Descriptive statistics is used to summarize and describe the characteristics of a dataset in terms of understanding its mean & related measures, spread or dispersion of the data around the mean, etc. The following are some of the important reasons why we need descriptive statistics in the first place:
- Simplifying complex dataset: It helps us simplify the complex data by summarizing its key characteristics (using measures of central tendency or spread / dispersion), making it easier to understand and interpret.
- Data comparison: It helps us compare the data from different perspectives including its central tendency and spread / dispersion measures.
- Making predictions: It does help with making predictions based on measure of central tendency. For example, let’s say we want to predict the future price of a particular stock based on its historical prices. By calculating the mean or median price of the stock over a given period, we can identify the central tendency around which the prices are clustered. This can be used as a baseline for predicting future prices. If the future prices are significantly higher or lower than the central tendency, this could indicate a change in the underlying factors affecting the stock price. Another example includes usage of measures of spread such as variance or standard deviation. Let’s say we want to predict the future sales of a particular product based on its historical sales data. By calculating the variance or standard deviation of the sales data, we can identify the level of variability in the sales figures. This can be used to adjust your predictions and take into account any potential fluctuations in sales.
- Decision making: It can help with decision-making in several ways by leveraging measures of central tendency and spread. For example, let’s say we want to make a decision about pricing a new product. By analyzing the prices of similar products in the market and calculating the mean price and its spread (variance / standard deviation), we can identify the typical price range for similar products. This information can be used to make a decision about the price of your new product, such as whether to price it within or outside the typical price range.

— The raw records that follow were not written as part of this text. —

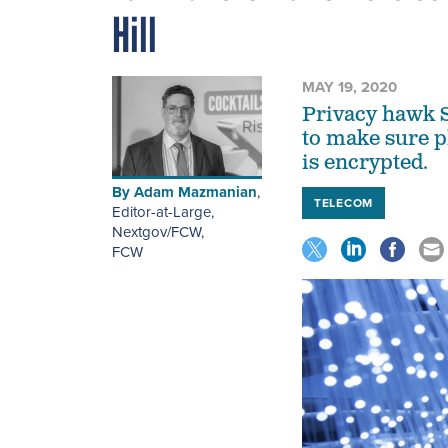
Hill
MAY 19, 2020
Privacy hawk S
to make sure p
is encrypted.
By
Adam Mazmanian
,
TELECOM
Editor-at-Large,
Nextgov/FCW
,
FCW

Key Components of Descriptive Statistics
Now that we understand what descriptive statistics is and why it is important, let’s take a closer look at some of its key components. These components include measures of central tendency, measures of dispersion, and statistical moments. By understanding these components, we can gain a more detailed understanding of the characteristics of a dataset, which can be used to make informed decisions and predictions based on data.
Measures of Central Tendency
Measures of central tendency can be defined as statistical measures that provide information about the typical or central value of a dataset. They are used to summarize the data by identifying the central point around which the data is clustered. The three most commonly used measures of central tendency are:
- Mean: The mean is the sum of all values in the dataset divided by the number of values. It is the arithmetic average of the dataset.
- Median: The median is the middle value of a dataset when the values are arranged in order. If the dataset has an even number of values, the median is the average of the two middle values.
- Mode: The mode is the value that appears most frequently in the dataset.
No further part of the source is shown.